=== EXERCISE MATERIAL ===

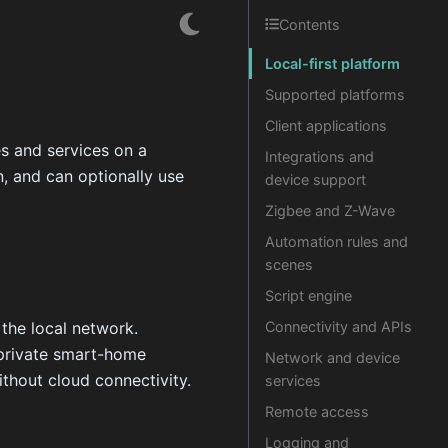
Contents
Local-first platform
Supported platforms
Client applications
es and services on a
Integrations and
, and can optionally use
device support
Zigbee and Z-Wave
Automation rules and
scenes
Script engine
the local network.
Connectivity and APIs
r private smart-home
Network and device
thout cloud connectivity.
services
Remote access
Logging and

===

> _THE TASK_:
Transcribe each record exactly as it stands, setting aside any pictures.

> _TASK SOLUTION_:
Contents
Local-first platform
Supported platforms
Client applications
es and services on a
Integrations and
, and can optionally use
device support
Zigbee and Z-Wave
Automation rules and
scenes
Script engine
the local network.
Connectivity and APIs
r private smart-home
Network and device
thout cloud connectivity.
services
Remote access
Logging and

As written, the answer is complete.